Important note: Unlike all the other solutions here, unique_everseen can be used lazily; the peak memory usage will be the same (eventually, the underlying set grows to the same size), but if you don't listify the result, you just iterate it, you'll be able to process unique items as they're found, rather than waiting until the entire input has been deduplicated before processing the first unique item.

Python 3.4 and earlier, if performance is critical and third party modules are unavailable

You have two options:

  1. Copy and paste in the unique_everseen recipe to your code and use it per the more_itertools example above

  2. Use ugly hacks to allow a single listcomp to both check and update a set to track what's been seen:

    seen = set()
    [x for x in seq if x not in seen and not seen.add(x)]
    

    at the expense of relying on the ugly hack:

     not seen.add(x)
    

    which relies on the fact that set.add is an in-place method that always returns None so not None evaluates to True.
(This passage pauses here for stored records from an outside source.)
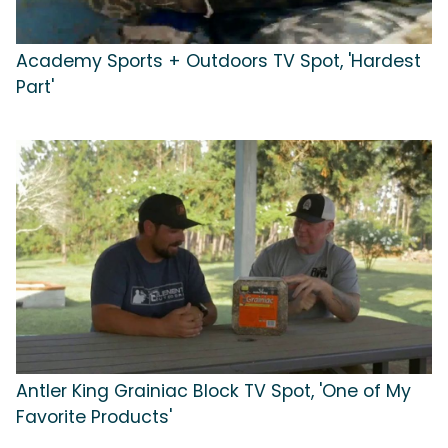
Academy Sports + Outdoors TV Spot, 'Hardest
Part'
Antler King Grainiac Block TV Spot, 'One of My
Favorite Products'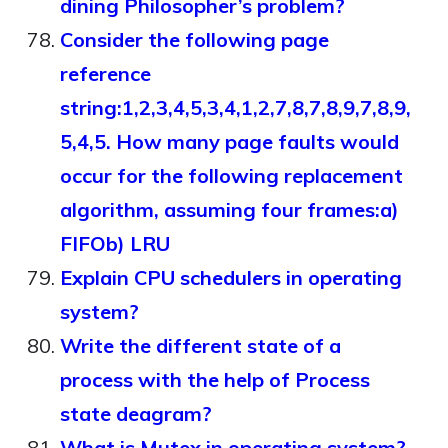
dining Philosopher’s problem?
Consider the following page
reference
string:1,2,3,4,5,3,4,1,2,7,8,7,8,9,7,8,9,
5,4,5. How many page faults would
occur for the following replacement
algorithm, assuming four frames:a)
FIFOb) LRU
Explain CPU schedulers in operating
system?
Write the different state of a
process with the help of Process
state deagram?
What is Mutex in operating system?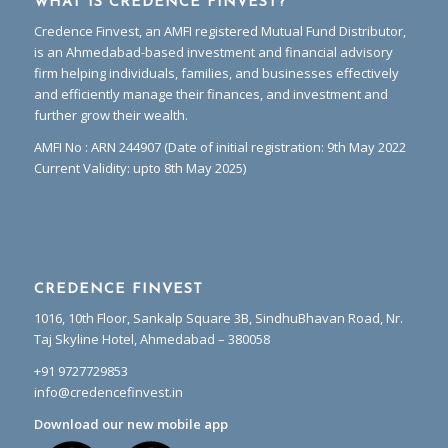
WHAT IS CREDENCE FINVEST?
Credence Finvest, an AMFI registered Mutual Fund Distributor,
is an Ahmedabad-based investment and financial advisory
firm helping individuals, families, and businesses effectively
and efficiently manage their finances, and investment and
further grow their wealth.
AMFI No : ARN 244907 (Date of initial registration: 9th May 2022
Current Validity: upto 8th May 2025)
CREDENCE FINVEST
1016, 10th Floor, Sankalp Square 3B, SindhuBhavan Road, Nr.
Taj Skyline Hotel, Ahmedabad – 380058
+91 9727729853
info@credencefinvest.in
Download our new mobile app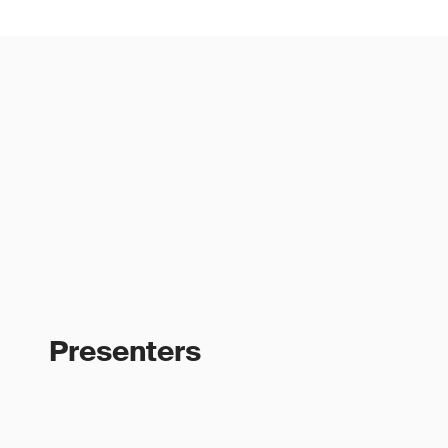
Presenters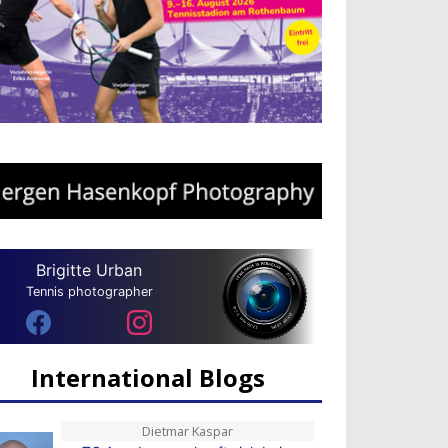
Brigitte Urban
Tennis photographer
International Blogs
Dietmar Kaspar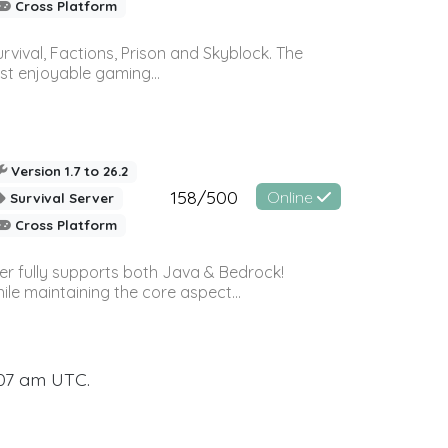
Cross Platform
vival, Factions, Prison and Skyblock. The
st enjoyable gaming...
Version 1.7 to 26.2
158/500
Online
Survival Server
Cross Platform
ver fully supports both Java & Bedrock!
le maintaining the core aspect...
:07 am UTC.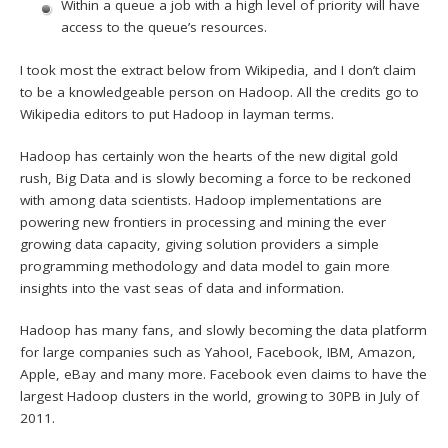
Within a queue a job with a high level of priority will have
access to the queue’s resources.
I took most the extract below from Wikipedia, and I don’t claim
to be a knowledgeable person on Hadoop. All the credits go to
Wikipedia editors to put Hadoop in layman terms.
Hadoop has certainly won the hearts of the new digital gold
rush, Big Data and is slowly becoming a force to be reckoned
with among data scientists. Hadoop implementations are
powering new frontiers in processing and mining the ever
growing data capacity, giving solution providers a simple
programming methodology and data model to gain more
insights into the vast seas of data and information.
Hadoop has many fans, and slowly becoming the data platform
for large companies such as Yahoo!, Facebook, IBM, Amazon,
Apple, eBay and many more. Facebook even claims to have the
largest Hadoop clusters in the world, growing to 30PB in July of
2011.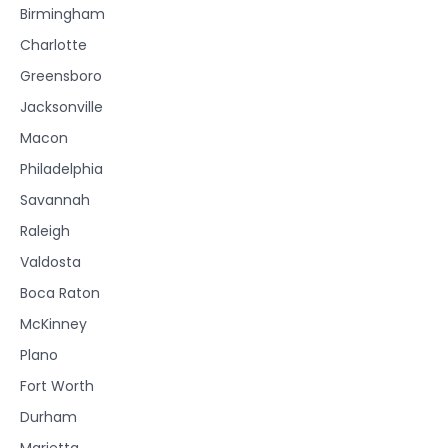
Birmingham
Charlotte
Greensboro
Jacksonville
Macon
Philadelphia
Savannah
Raleigh
Valdosta
Boca Raton
McKinney
Plano
Fort Worth
Durham
Marietta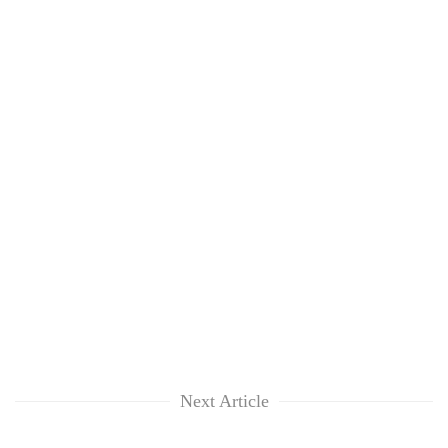
Next Article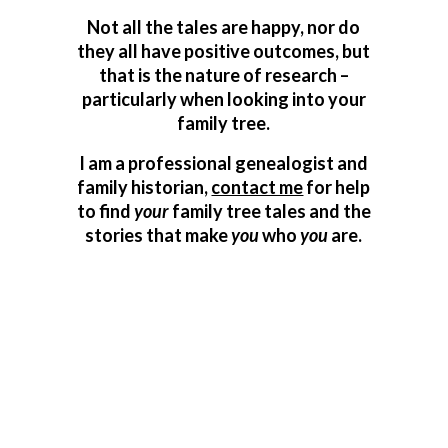
Not all the tales are happy, nor do
they all have positive outcomes, but
that is the nature of research –
particularly when looking into your
family tree.
I am a professional genealogist and
family historian,
contact me
for help
to find
your
family tree tales and the
stories that make
you
who
you
are.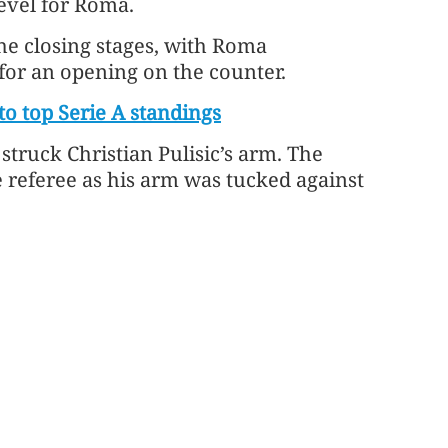
evel for Roma.
he closing stages, with Roma
for an opening on the counter.
to top Serie A standings
 struck Christian Pulisic’s arm. The
 referee as his arm was tucked against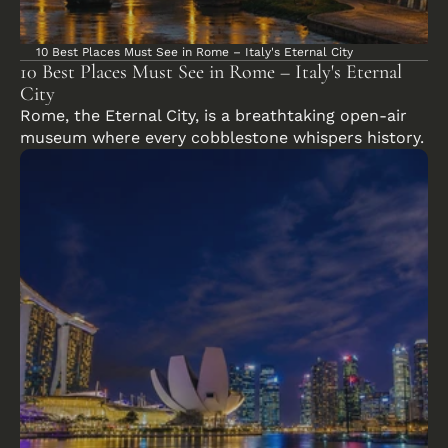
10 Best Places Must See in Rome – Italy's Eternal City
10 Best Places Must See in Rome – Italy's Eternal 
City
Rome, the Eternal City, is a breathtaking open-air 
museum where every cobblestone whispers history.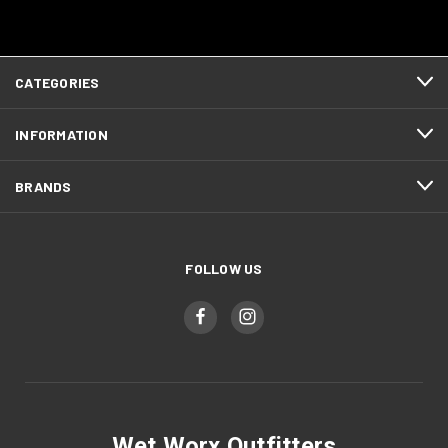
CATEGORIES
INFORMATION
BRANDS
FOLLOW US
Wet Worx Outfitters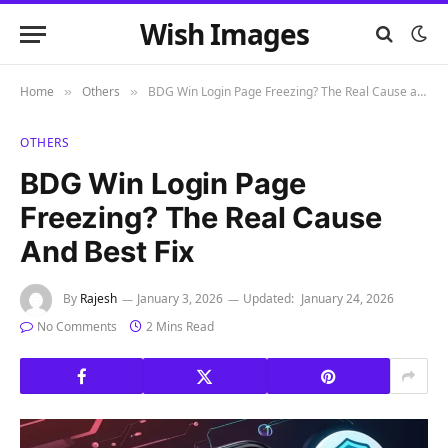
Wish Images
Home
Others
BDG Win Login Page Freezing? The Real Cause and Best Fix
»
»
OTHERS
BDG Win Login Page
Freezing? The Real Cause
And Best Fix
By
Rajesh
January 3, 2026
Updated:
January 24, 2026
No Comments
2 Mins Read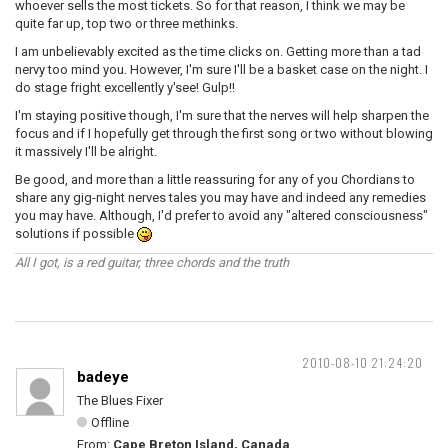
whoever sells the most tickets. So for that reason, I think we may be
quite far up, top two or three methinks.
I am unbelievably excited as the time clicks on. Getting more than a tad
nervy too mind you. However, I'm sure I'll be a basket case on the night. I
do stage fright excellently y'see! Gulp!!
I'm staying positive though, I'm sure that the nerves will help sharpen the
focus and if I hopefully get through the first song or two without blowing
it massively I'll be alright.
Be good, and more than a little reassuring for any of you Chordians to
share any gig-night nerves tales you may have and indeed any remedies
you may have. Although, I'd prefer to avoid any "altered consciousness"
solutions if possible
All I got, is a red guitar, three chords and the truth
2010-08-10 21:24:20
badeye
The Blues Fixer
Offline
From:
Cape Breton Island, Canada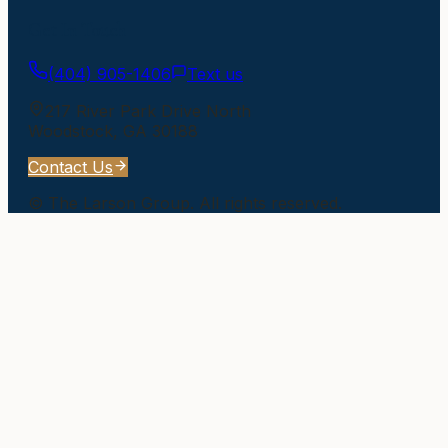
Get In Touch
(404) 905-1406
Text us
217 River Park Drive North
Woodstock
,
GA
30188
Contact Us
©
The Larson Group
. All rights reserved.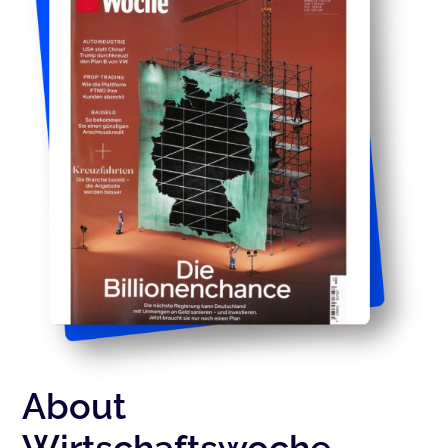
About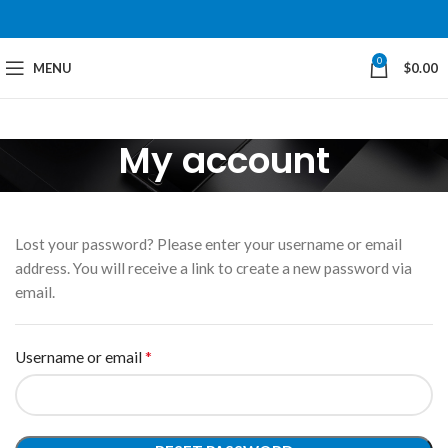
0
MENU
$
0.00
My account
Lost your password? Please enter your username or email
address. You will receive a link to create a new password via
email.
*
Username or email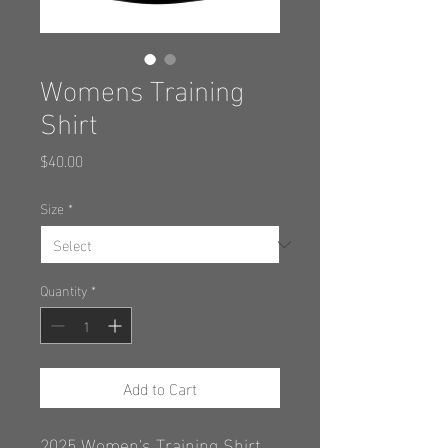
Womens Training
Shirt
Price
$40.00
Size
*
Quantity
*
Add to Cart
2025 Women's Training Shirt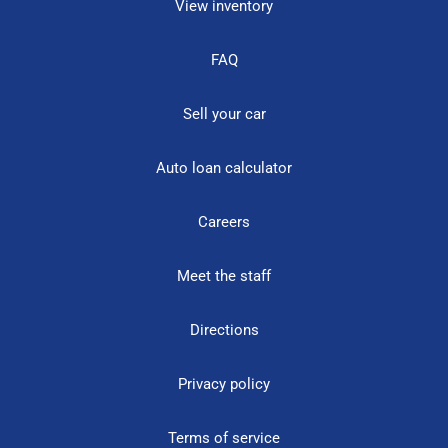
View inventory
FAQ
Sell your car
Auto loan calculator
Careers
Meet the staff
Directions
Privacy policy
Terms of service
Note that all of the solutions above are O(n) (save calling unique_everseen on an iterable of non-hashable items, which is O(n²), while the others would fail immediately with a TypeError), so all solutions are performant enough when they're not the hottest code path. Which one to use depends on which versions of the language spec/interpreter/third-party modules you can rely on, whether or not performance is critical (don't assume it is; it usually isn't), and most importantly, readability (because if the person who maintains this code later ends up in a murderous mood, your clever micro-optimization probably wasn't worth it).